Because of their extensive use of nesting (e.g., Collections -> Behavior_Collections -> Behavior_Collection), Bundle Collections are cumbersome to use and perhaps unnecessarily complicated. And, as currently defined, Bundle Collections and top level container elements (e.g., Actions, Behaviors, Objects) serve similar functions - both store or reference a single type of MAEC entity (e.g., only Actions or only Objects).

Related Proposals

This proposal is related to the following proposed changes to the schema:

Proposal

We propose to deprecate entity-specific collections in favor of defining more general Collections as top-level entities in a MAEC Package. An "entity_type" field would optionally define the type of entity captured in the Collection. General, top level Collections would provide flexibility by permitting the capture of collections of any MAEC entity(ies), including Malware Subjects.

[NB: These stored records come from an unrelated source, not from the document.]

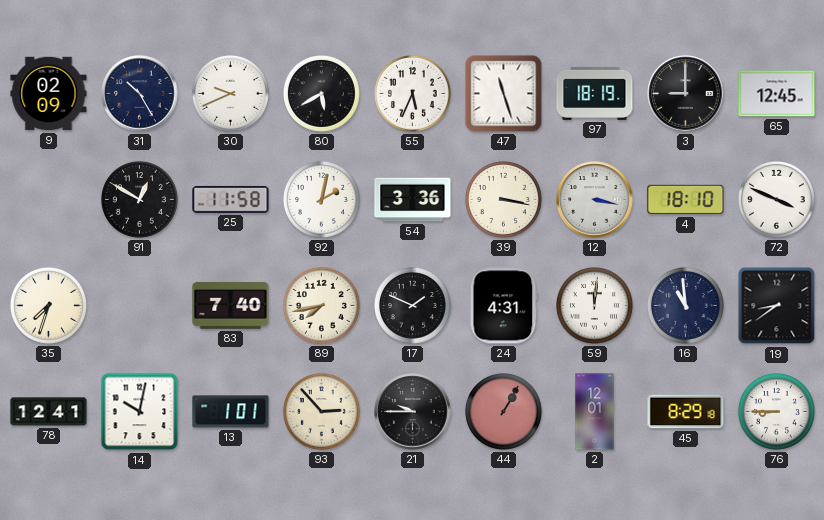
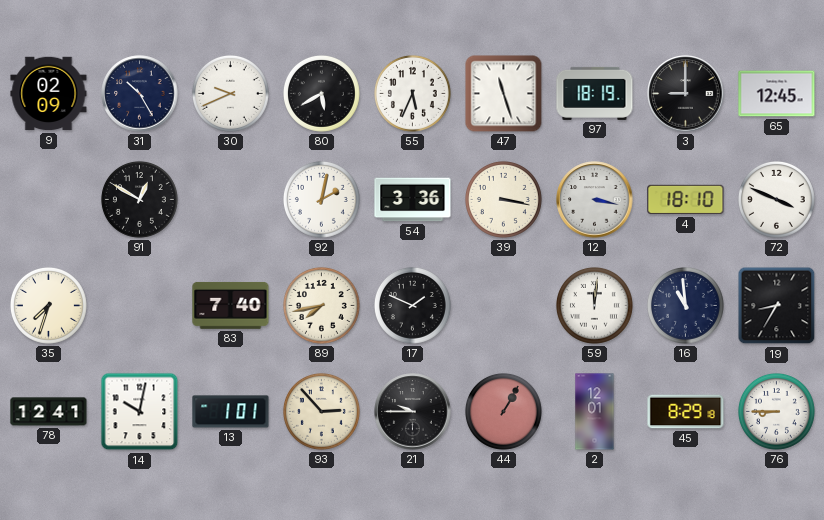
25: 11:58 -> none
24: 4:31 -> none
19: 8:39 -> 8:35
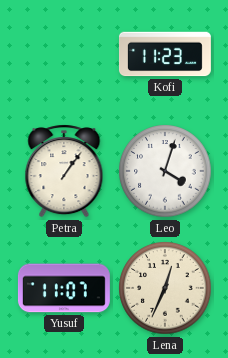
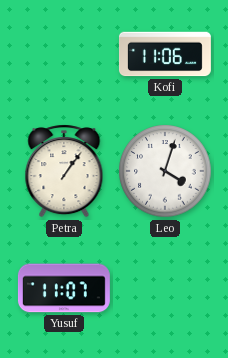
Kofi: 11:23 -> 11:06
Lena: 12:34 -> none
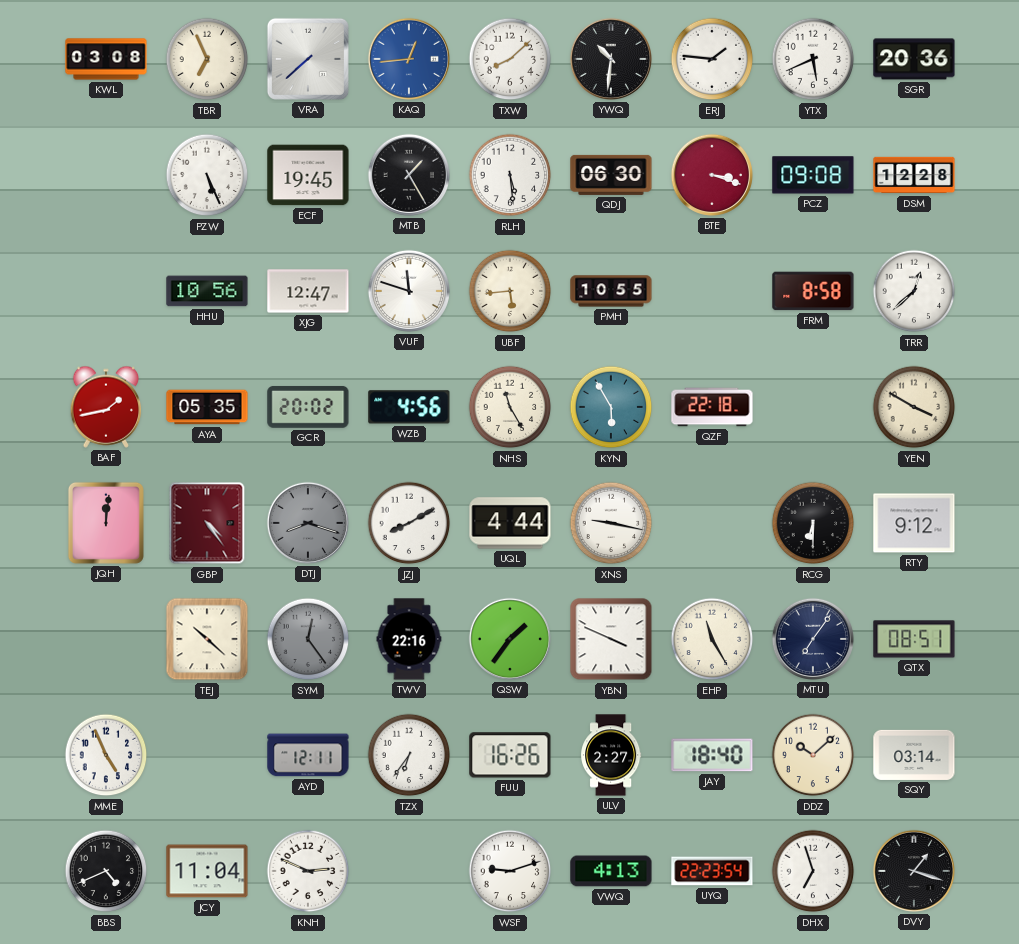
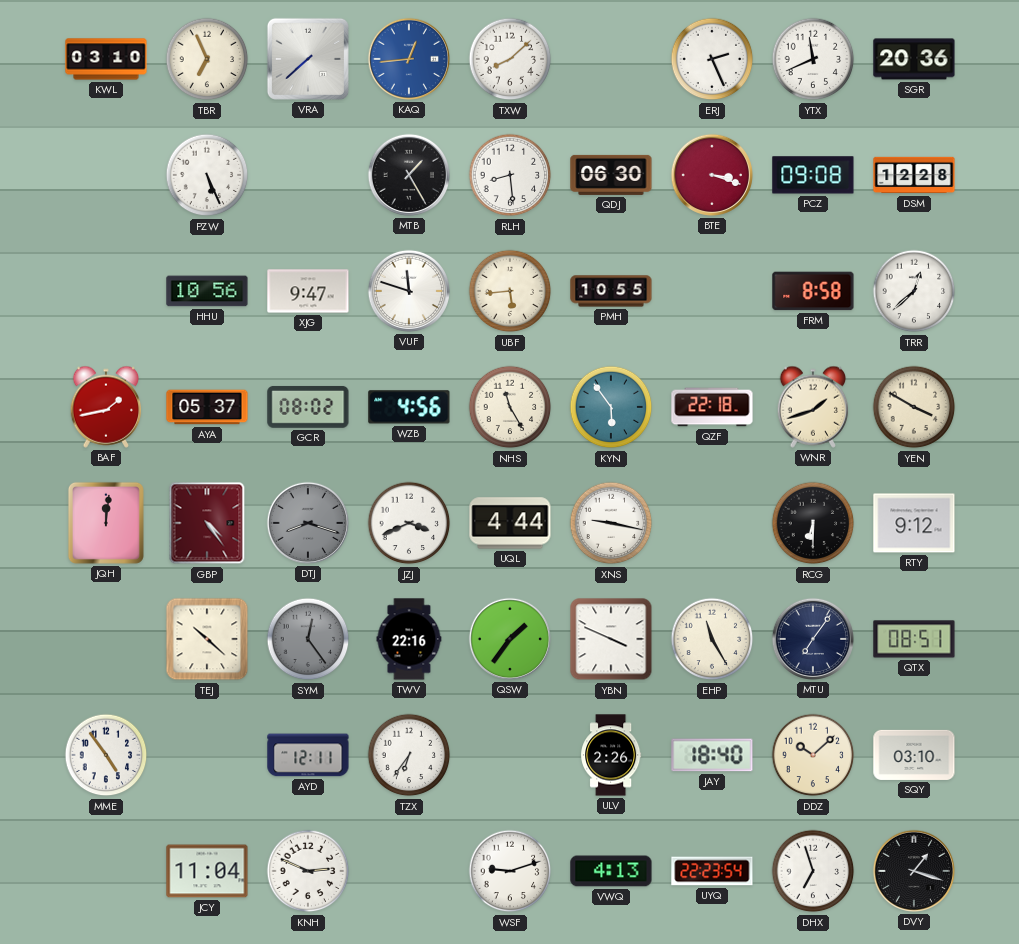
KWL: 03:08 -> 03:10
YWQ: 10:31 -> none
ERJ: 1:46 -> 2:26
YTX: 5:41 -> 11:41
ECF: 19:45 -> none
RLH: 5:29 -> 8:29
XJG: 12:47 -> 9:47
AYA: 05:35 -> 05:37
GCR: 20:02 -> 08:02
KYN: 5:55 -> 5:54
WNR: none -> 1:42
JZJ: 8:10 -> 3:41
MME: 4:56 -> 4:54
FUU: 16:26 -> none
ULV: 2:27 -> 2:26
SQY: 03:14 -> 03:10
BBS: 4:41 -> none
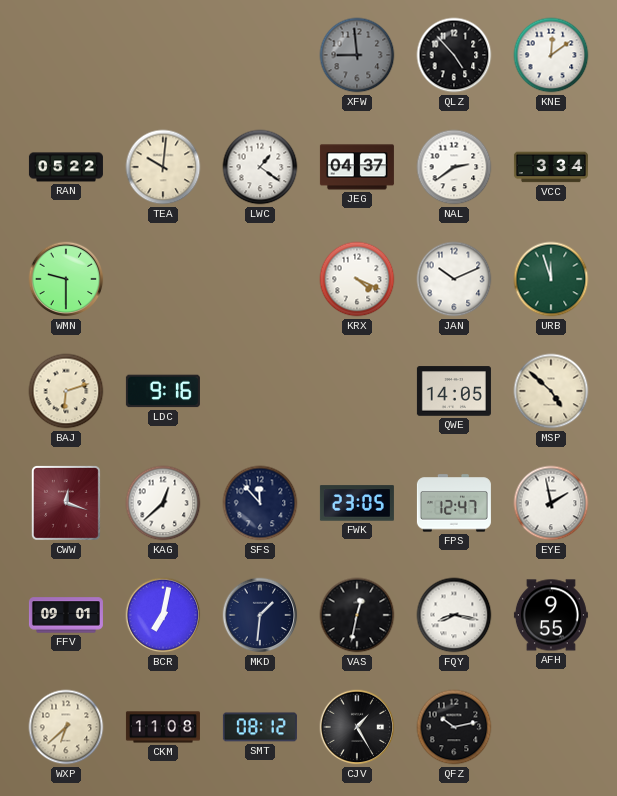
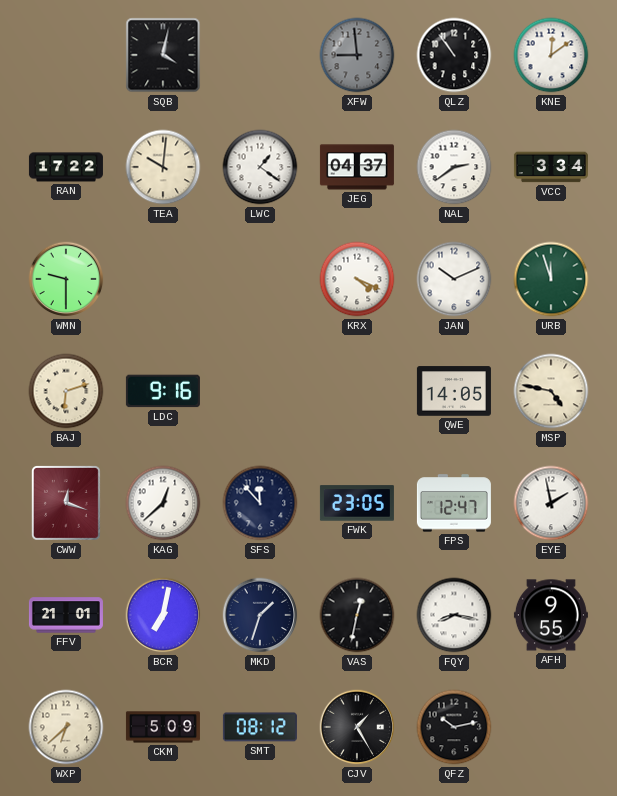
SQB: none -> 4:02
QLZ: 4:53 -> 10:54
RAN: 05:22 -> 17:22
MSP: 4:52 -> 4:47
FFV: 09:01 -> 21:01
MKD: 1:31 -> 1:33
CKM: 11:08 -> 5:09
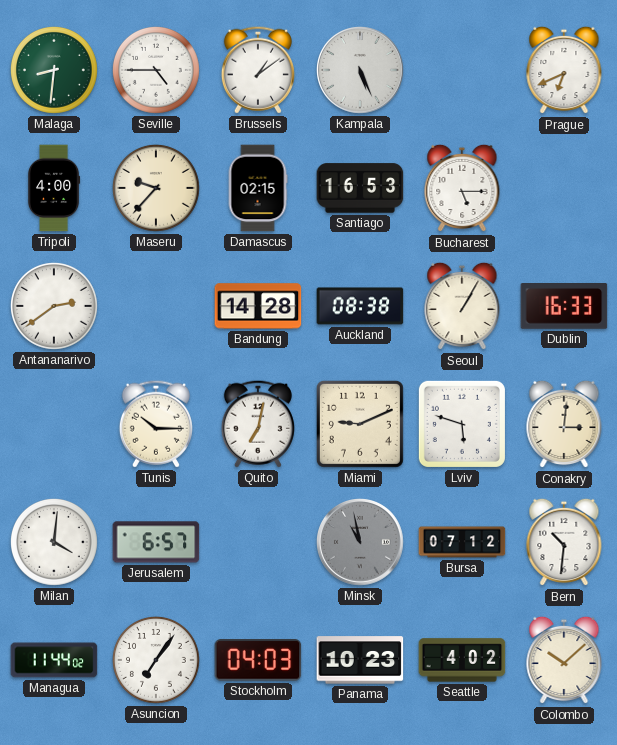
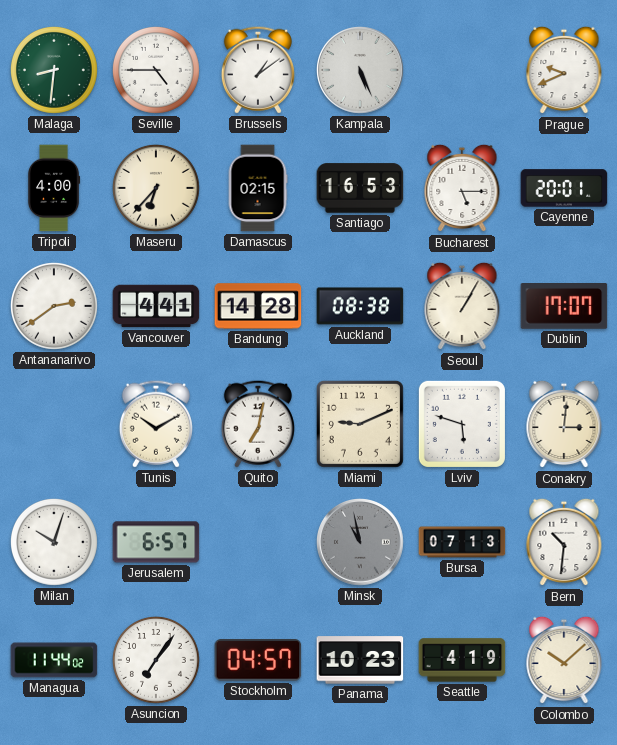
Prague: 6:41 -> 9:41
Maseru: 9:37 -> 6:37
Cayenne: none -> 20:01
Vancouver: none -> 4:41
Dublin: 16:33 -> 17:07
Tunis: 10:15 -> 10:10
Milan: 4:01 -> 10:03
Bursa: 07:12 -> 07:13
Stockholm: 04:03 -> 04:57
Seattle: 4:02 -> 4:19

The following existing schema types would be deprecated: maecBundle:CollectionsType, maecBundle:BehaviorCollectionListType, maecBundle:BehaviorCollectionType, maecBundle:ActionCollectionListType, maecBundle:ActionCollectionType, maecBundle:ObjectCollectionListType, maecBundle:ObjectCollectionType, maecBundle:CandidateIndicatorCollectionListType, maecBundle:CandidateIndicatorCollectionType, maecBundle:BaseCollectionType.


A new CollectionType schema type would be defined in the MAEC Package schema with the following fields:

Field Type Multiplicity Description
@id xs:QName 1 The id field specifies a unique identifier for the Collection.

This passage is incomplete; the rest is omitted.